Friday, October 28, 2022

Mer om övergrepp mot barn i engelsk aristokratii

Läs gärna nedanstående artikel från den engelska socialistiska tidningen "Socialist Worker" i Storbritannien.

Den är om ett nytt avsnitt i den permanenta historien om avslöjanden av övergrepp mot barn i det engelska samhällets toppskikt. Avslöjanden som pågått sedan åtminstone 2014. 

Originalartikelns webbadress kan nås här.

New claims of child abuse by top royal Mountbatten

Royal favourite Lord Mountbatten has been accused of abusing children. A new case will now lift the lid of how the state was complicit

Lord Louis Mountbatten on a trip to Israel in 1967 (Picture: National Library of Israel)

Did the new king’s mentor rape children? According to a case being brought in Belfast against the police and other state institutions, the answer is yes, repeatedly. Arthur Smyth suffered sexual abuse as an 11 year old child at the notorious Kincora Boys’ Home in the 1970s.

He has named Lord Louis Mountbatten as one of his tormentors. He is the latest in a ­growing list of boys accusing Mountbatten of abuse. Kincora was run by three men who were convicted of child abuse in 1981—William McGrath, Joseph Mains and Raymond Semple.

Smyth says he was abused twice in Kincora in 1977 by Mountbatten. McGrath abused him for months afterwards.  In later life, the trauma of what he had experienced drove him to attempt suicide by driving his motorcycle into oncoming traffic.

At least three other boys were more than likely trafficked to Mountbatten’s mock castle in Ireland.  One of the victims, Stephen Waring, later took his own life in dubious circumstances. Another “Sean” came ­forward to accuse Mountbatten in 2019.

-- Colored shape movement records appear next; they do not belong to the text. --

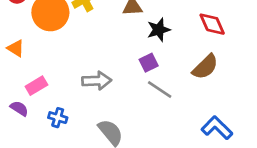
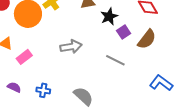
purple square: (149, 63) -> (124, 32), moved
gray arrow: (97, 81) -> (71, 47), moved
pink rectangle: (36, 86) -> (24, 57), moved

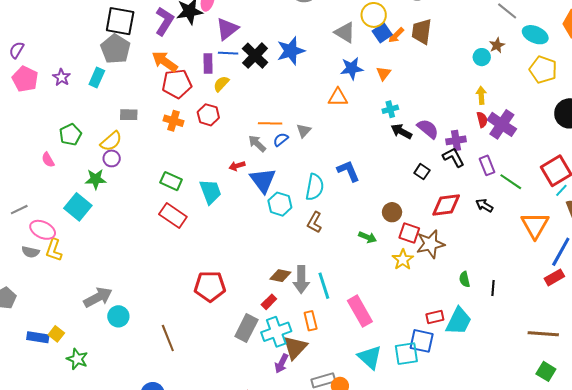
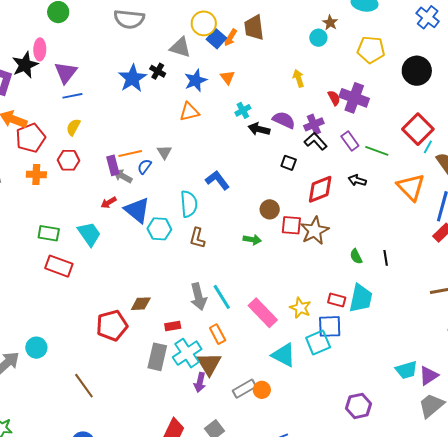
black cross: (255, 56) -> (158, 71), moved, size x0.6
purple rectangle: (208, 63) -> (113, 165), moved
yellow pentagon: (543, 70) -> (371, 50), moved
yellow arrow: (481, 95) -> (299, 78), moved
yellow star: (403, 260) -> (300, 308), moved
brown diamond: (280, 276) -> (141, 304), moved
red rectangle: (269, 302) -> (173, 326), turned 49
cyan circle: (118, 316) -> (36, 348), moved
red rectangle: (435, 317) -> (337, 300), turned 42

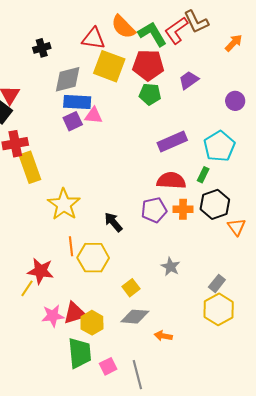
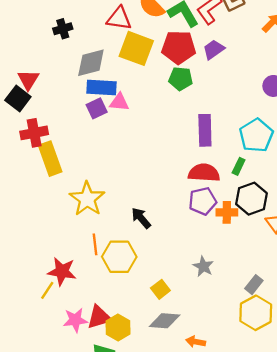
purple trapezoid: (189, 80) -> (214, 50), moved
purple rectangle: (172, 142) -> (205, 130), turned -68
orange cross: (183, 209) -> (227, 212), moved
purple pentagon: (154, 210) -> (203, 201), moved

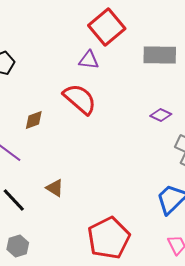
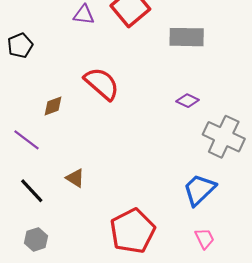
purple triangle: (89, 60) -> (84, 15), moved

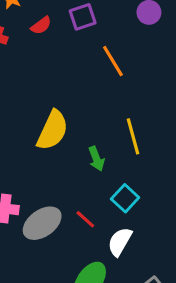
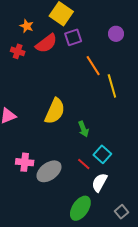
red semicircle: (41, 25) -> (46, 43), size x1.6
yellow line: (133, 136) -> (112, 86), moved
red line: (85, 219) -> (84, 164), moved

Mountbatten was the former Viceroy of India and head of the British Armed Forces.  He was killed by an IRA bomb in 1979, along with his 14 year old grandson Nicholas and a 15 year old deckhand Paul Maxwell.

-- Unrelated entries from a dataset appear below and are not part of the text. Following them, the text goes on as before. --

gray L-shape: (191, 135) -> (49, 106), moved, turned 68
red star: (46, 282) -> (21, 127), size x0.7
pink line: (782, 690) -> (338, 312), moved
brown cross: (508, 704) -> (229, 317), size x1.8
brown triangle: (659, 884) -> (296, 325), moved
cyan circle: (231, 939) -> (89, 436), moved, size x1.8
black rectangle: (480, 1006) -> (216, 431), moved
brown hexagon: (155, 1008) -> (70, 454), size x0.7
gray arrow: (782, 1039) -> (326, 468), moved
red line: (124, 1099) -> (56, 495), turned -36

According to FBI documents Mountbatten was gripped by “a lust for young boys”. A Historical Institutional Abuse Inquiry found that 39 boys were abused at Kincora.  But it dismissed ­allegations against Mountbatten and said it found no evidence that security agencies were ­complicit in the abuse.

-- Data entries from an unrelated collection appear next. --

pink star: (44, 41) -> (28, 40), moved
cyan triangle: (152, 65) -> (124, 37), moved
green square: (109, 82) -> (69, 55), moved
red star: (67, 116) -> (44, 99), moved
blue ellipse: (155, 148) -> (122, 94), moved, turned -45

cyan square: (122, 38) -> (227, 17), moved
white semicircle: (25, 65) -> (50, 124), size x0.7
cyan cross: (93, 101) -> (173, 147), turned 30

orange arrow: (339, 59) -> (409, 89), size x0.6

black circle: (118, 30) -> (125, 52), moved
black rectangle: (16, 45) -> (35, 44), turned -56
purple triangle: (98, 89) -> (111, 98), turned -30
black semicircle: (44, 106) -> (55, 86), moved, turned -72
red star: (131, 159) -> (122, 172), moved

The second of those ­conclusions is immediately provable as nonsense.  MI5 and the Northern Ireland Office intervened to protect McGrath because he was working for them. While launching far right Loyalist groups and gun ­running, McGrath’s task was to supply boys to politicians and Loyalist terrorists so they could be blackmailed by MI5.

For instance John Young, town solicitor at Belfast, to whom the boys’ complaints were passed, was one of the abusers. Others were councillors But it went higher. Richard Kerr, another victim from Kincora, says he met the chief spook Sir Maurice Oldfield in the home in 1978. People in authority knew what was going on because military intelligence officer Colin Wallace blew the whistle.  

Wallace told his superiors what was happening and even put out a press release in early 1973. He supplied the address and phone number of Kincora. No newspaper followed this up despite the media usually running Wallace’s ­propaganda briefings unedited.

While the repeated cover-ups around Kincora encourage conspiracies, the evidence against Mountbatten has grown. And he did have a role in a real conspiracy. He came close to leading industrialists and generals plotting a coup in 1968 against the Labour government of Harold Wilson.

The security services backed off but went on to run a serious operation to destabilise successive governments.  One offshoot of that ­operation was the ­cover-up—at best—of child abuse, including by the rich and powerful. Operation Clockwork Orange was an attempt to smear and undermine a Labour government—and those Tories who weren’t ­considered tough enough.

Wallace was sacked in 1975 after he refused to ­continue on Clockwork Orange.  He had baulked at the idea of overthrowing the ­government he was supposed to be working for. He was frustrated that his attempts to expose the Kincora scandal were failing.

There have been ­numerous inquiries into the case. The first, in 1982, collapsed after a day.  The next one wouldn’t look into the cover-up and didn’t interview anyone. Others have come and gone.

Appropriately the most recent report into the scandal by the Police Ombudsman for Northern Ireland, which added less than little, was released on the same day as the queen’s funeral. But the state doesn’t need a funeral to cover up its crimes. These Kincora files the state admits to keeping will be ­classified until 2060.